Y/n laughed, a bit overwhelmed but feeling a strange, phantom warmth. She looked at Uraraka and Asui, and though she couldn't remember their late-night girl talks yet, her heart felt a familiar lightness.
"I’m sorry I don't remember everything yet," Y/n told them, her voice steady. "But Shoto told me you were family. I think my heart knows that, even if my head is still catching up."
Bakugo was slumped in a chair in the corner, his feet on the coffee table. He didn't join the huddle, but he was watching.
"Oi, amnesia-girl," he barked.
The room went quiet. Shoto stepped slightly in front of Y/n, a protective instinct he hadn't quite unlearned.
"Do you remember who's the Number One hero around here?" Bakugo challenged, sparks popping in his palms.
Y/n peeked around Shoto’s shoulder. She looked at Bakugo’s spiky hair and his permanent scowl. A memory flickered—a flash of orange explosions and the sound of someone yelling 'Die!' over a pile of laundry.
"I remember you're very loud," Y/n said with a mischievous glint in her eye. "And I think... you once lost a cooking competition to Sato and pouted for three days?"
The common room erupted.
Kaminari and Kirishima doubled over laughing, while Bakugo’s face turned a spectacular shade of red.
"I DIDN'T POUT, YOU EXTRA! IT WAS RIGGED!"
Shoto let out a soft, huffed breath—a laugh. He looked down at Y/n, his eyes full of wonder. "You remembered the cooking contest? I didn't even tell you about that one."
"I didn't remember it until I saw his face," she whispered, squeezing his hand. "I think his anger is just very... evocative."
Later that evening, the class gathered around the large dining tables for a massive hot-pot dinner.
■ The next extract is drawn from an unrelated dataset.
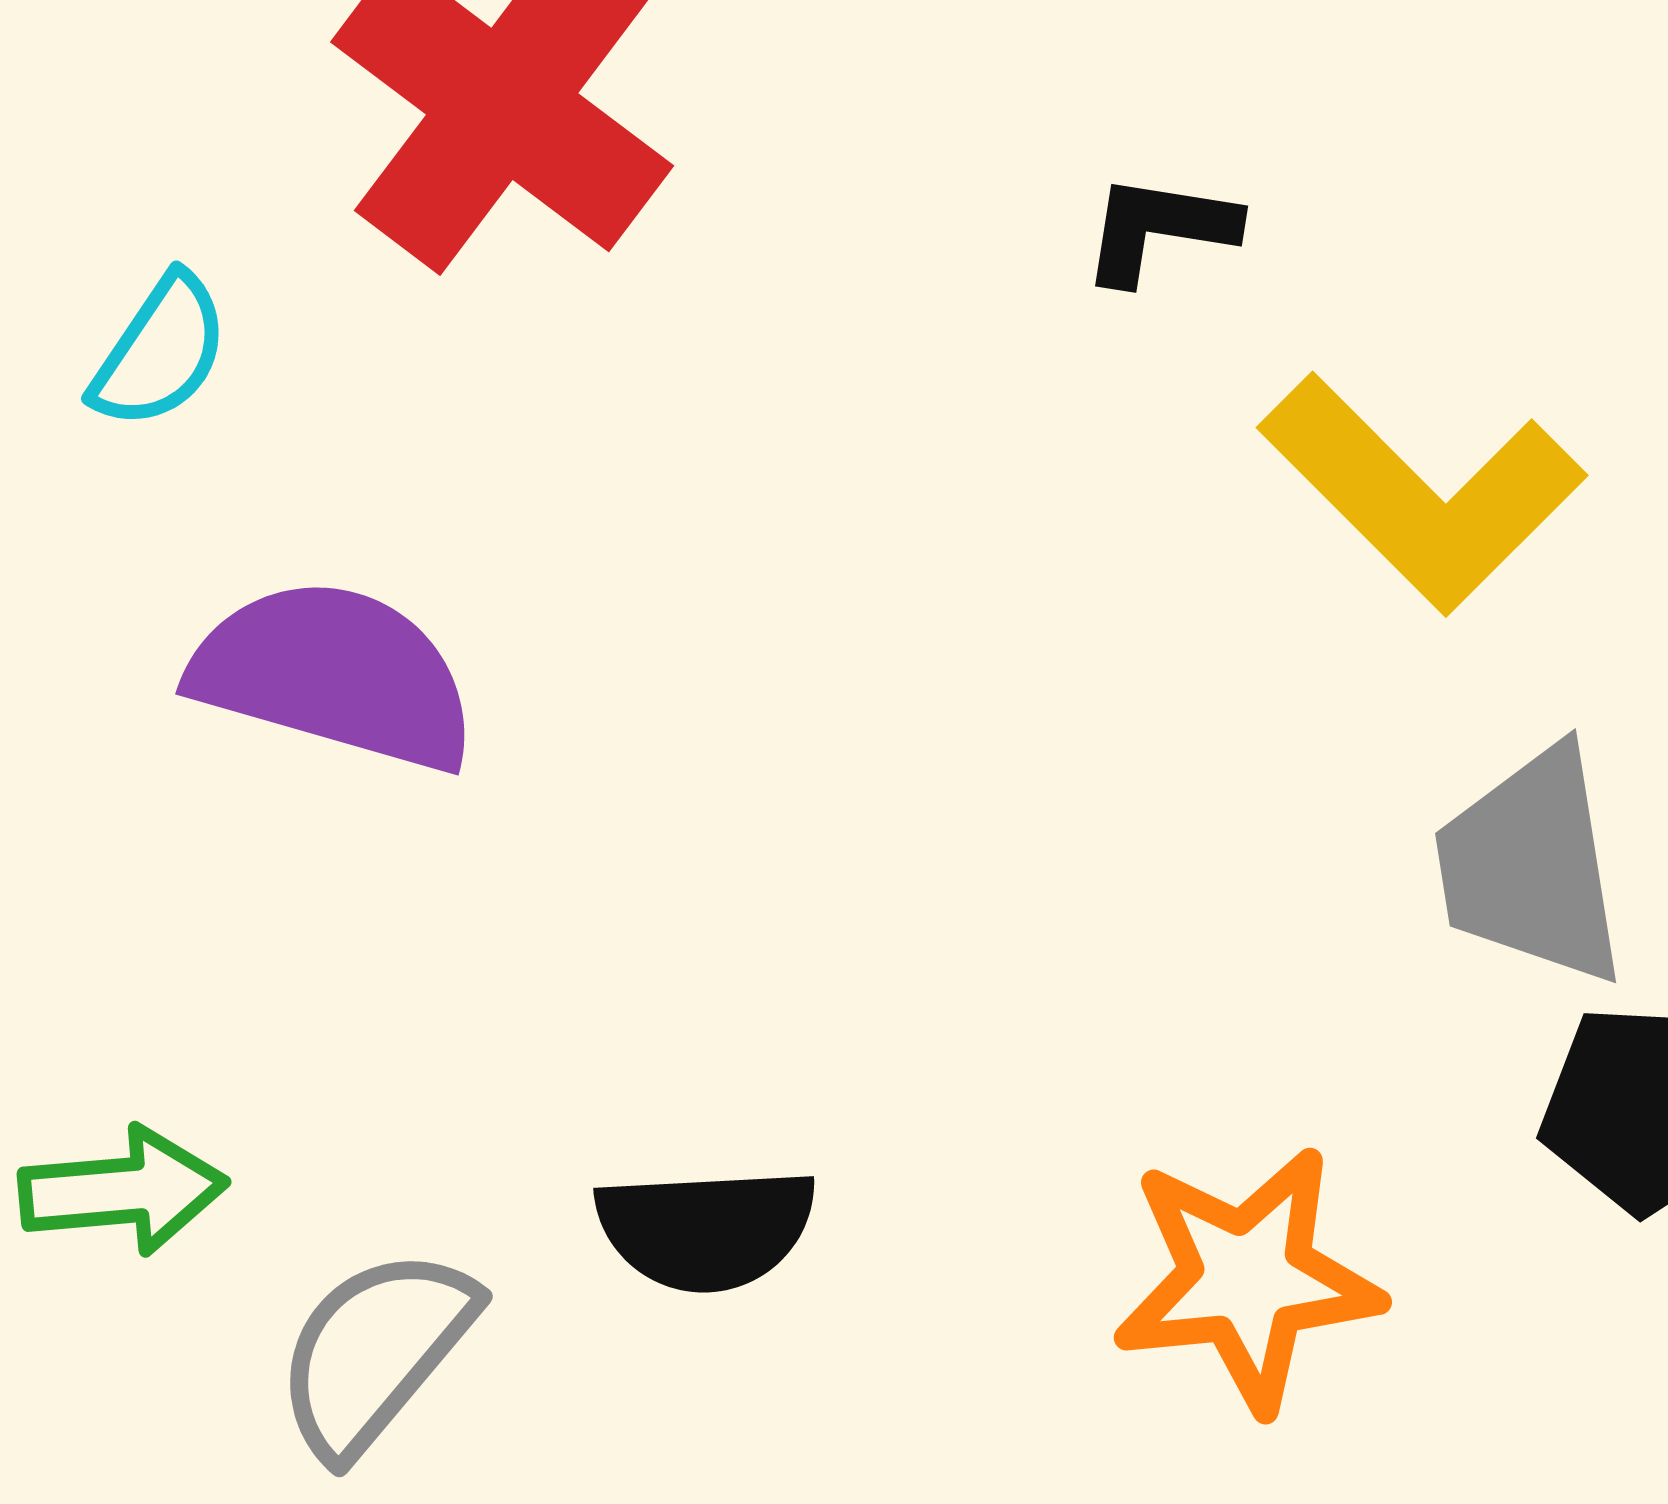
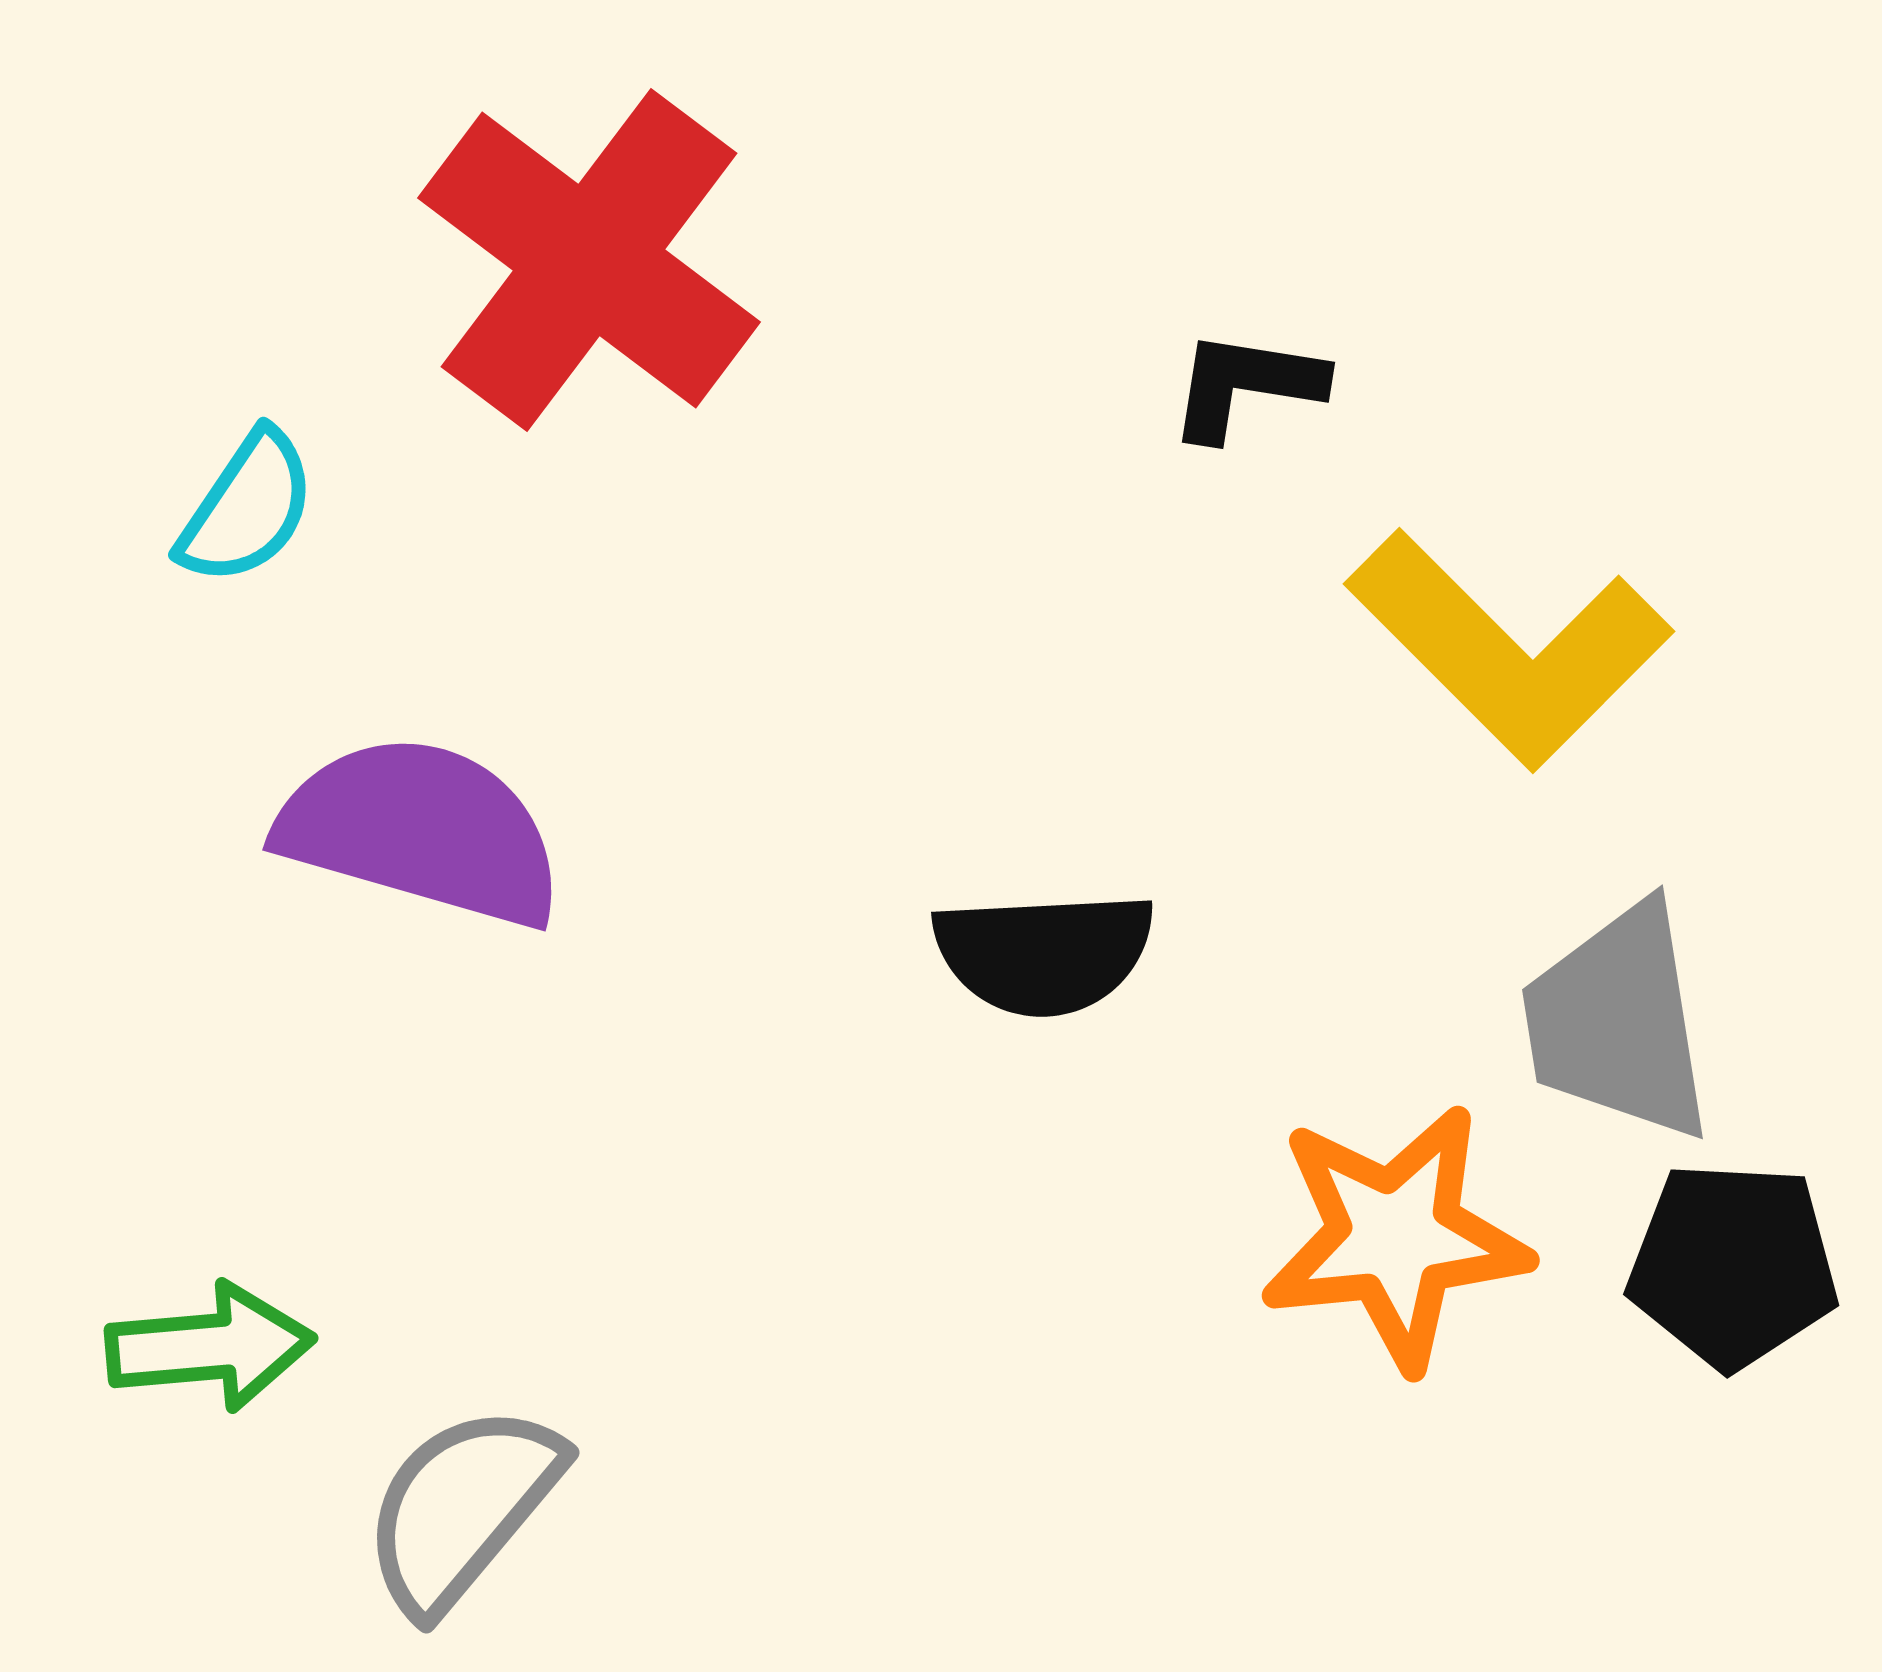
black semicircle: (706, 1229) -> (1044, 953), moved
orange star: (1247, 1279) -> (1395, 1237), moved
Shoto sat beside Y/n, expertly preparing her bowl just the way she liked it without even asking.
He watched her talk to Yaoyorozu and Jiro, seeing the way she leaned in when she laughed. She was rediscovering her place among them, building new bridges over the gaps in her mind.
"You're staring again," Y/n teased, nudging Shoto’s shoulder with her own.
"I'm just happy," Shoto admitted, loud enough for the table to hear. He didn't care about his usual stoicism. "For a long time, I thought this room would always have an empty seat."
Midoriya raised his glass of juice. "To Y/n’s return! And to the fact that Shoto finally stopped moping!"
"To Y/n!" the class roared in unison.
As the night went on, the stories flowed—stories of their school festivals, their battles, and their silly dorm antics. Y/n listened to every word, absorbing them like a thirsty garden. She wasn't just recovering a past; she was being invited into a future.
When they eventually left to walk back to their own apartment, the moon was high. Y/n looked back at the dorms, then up at Shoto.
"I liked them," she said.
"They liked you too," Shoto replied. "They always did."
"I think," she said, leaning her head on his shoulder as they walked, "that even if I forgot everything all over again tomorrow, I’d still end up right here. With you. It feels like a law of nature."
Shoto stopped, pulled her into the shadow of a cherry blossom tree, and kissed her—a long, slow kiss that tasted like a new beginning.
"Then I'll just keep being here to find you," he promised.
This completes the journey from the accident to their reunion.